Mais derrière cette formule, Philippe Frei dit également avoir découvert la présence, sur une liste candidate aux prochaines municipales, d’une personne qui a été condamnée par le tribunal correctionnel de Dijon en 2025 pour des menaces de mort réitérées à son encontre. Les faits remontent à la campagne des élections législatives de 2022. Selon lui, le jugement est désormais définitif.
Dans son message, l’ancien député pose une question plus large sur le fonctionnement du débat public : « Ce jugement étant définitif, une question s’impose à nous tous : quelle place souhaitons-nous accorder à la violence et à l’intimidation dans le débat public de notre République ? »

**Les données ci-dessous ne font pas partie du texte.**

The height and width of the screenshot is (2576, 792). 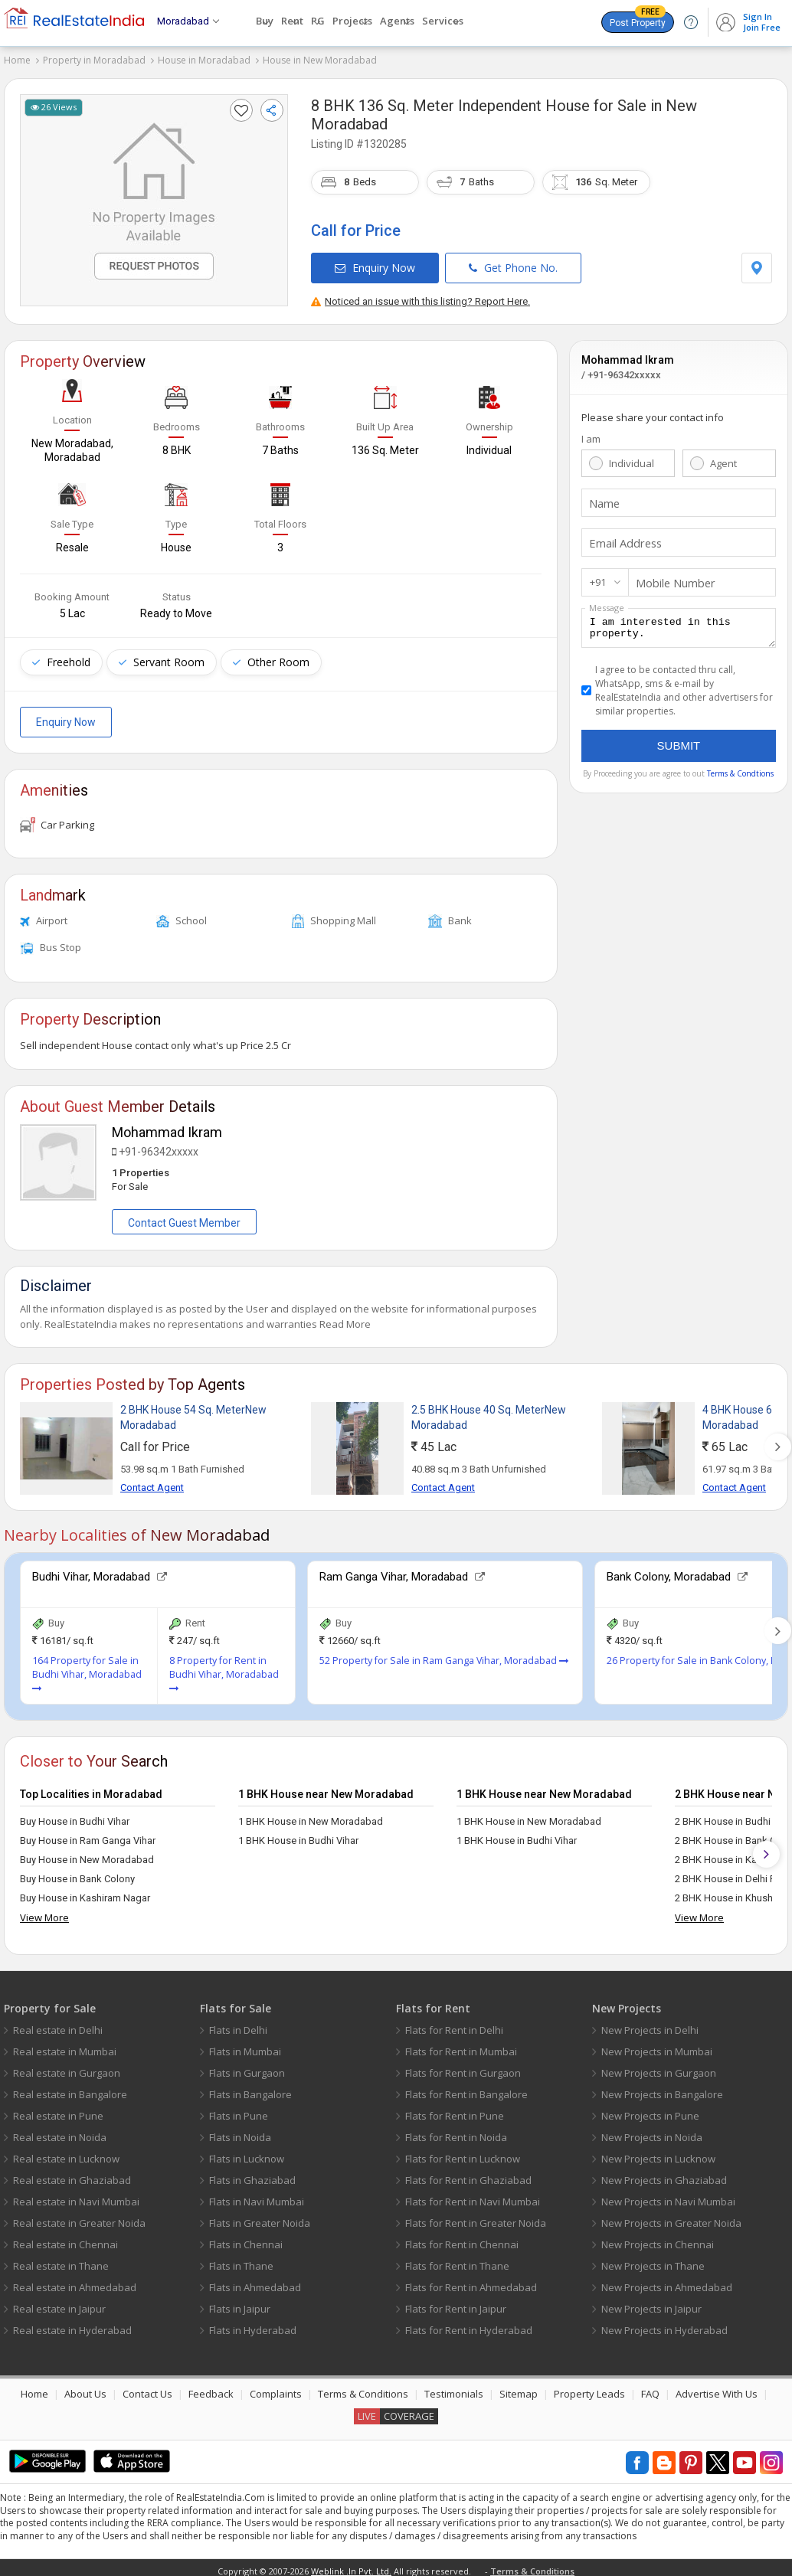 What do you see at coordinates (420, 294) in the screenshot?
I see `Noticed an issue with this listing? Report Here.` at bounding box center [420, 294].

Sans citer explicitement la liste concernée ni le nom de la personne évoquée, cette déclaration intervient dans un contexte politique local déjà marqué par la campagne des élections municipales. À Marsannay-la-Côte, deux listes se préparent actuellement à s’affronter lors du scrutin de 2026. La première est conduite par Caroline Carlier, classée divers gauche. La seconde est menée par Catherine Pageaux, également étiquetée divers. À la lecture du message publié sur les réseaux sociaux, on comprend que la personne condamnée se trouve sur la liste de Caroline Carlier.
À la lecture du message publié sur les réseaux sociaux, il apparaît que la personne condamnée évoquée par Philippe Frei figurerait sur la liste de Caroline Carlier.
Cette situation soulève dès lors une interrogation d’ordre politique et moral : dans quelle mesure les antécédents judiciaires liés à des faits commis dans le cadre de la vie politique doivent-ils être connus du public ? Une chose est néanmoins certaine : Philippe Frei a bien été victime de menaces de mort réitérées, faits pour lesquels la justice a condamné l’auteur en première instance.
Impossible de joindre l’ancien député
Nous avons tenté de joindre Philippe Frei afin d’obtenir davantage de précisions sur ses déclarations et sur les éléments qu’il évoque. Malgré plusieurs tentatives, nous n’avons pas réussi à échanger directement avec lui et sommes tombés sur son répondeur.
Alors que la campagne municipale bat son plein à Marsannay-la-Côte, cette affaire pourrait alimenter les débats locaux, notamment autour des questions de responsabilité, de transparence et de respect dans la vie démocratique.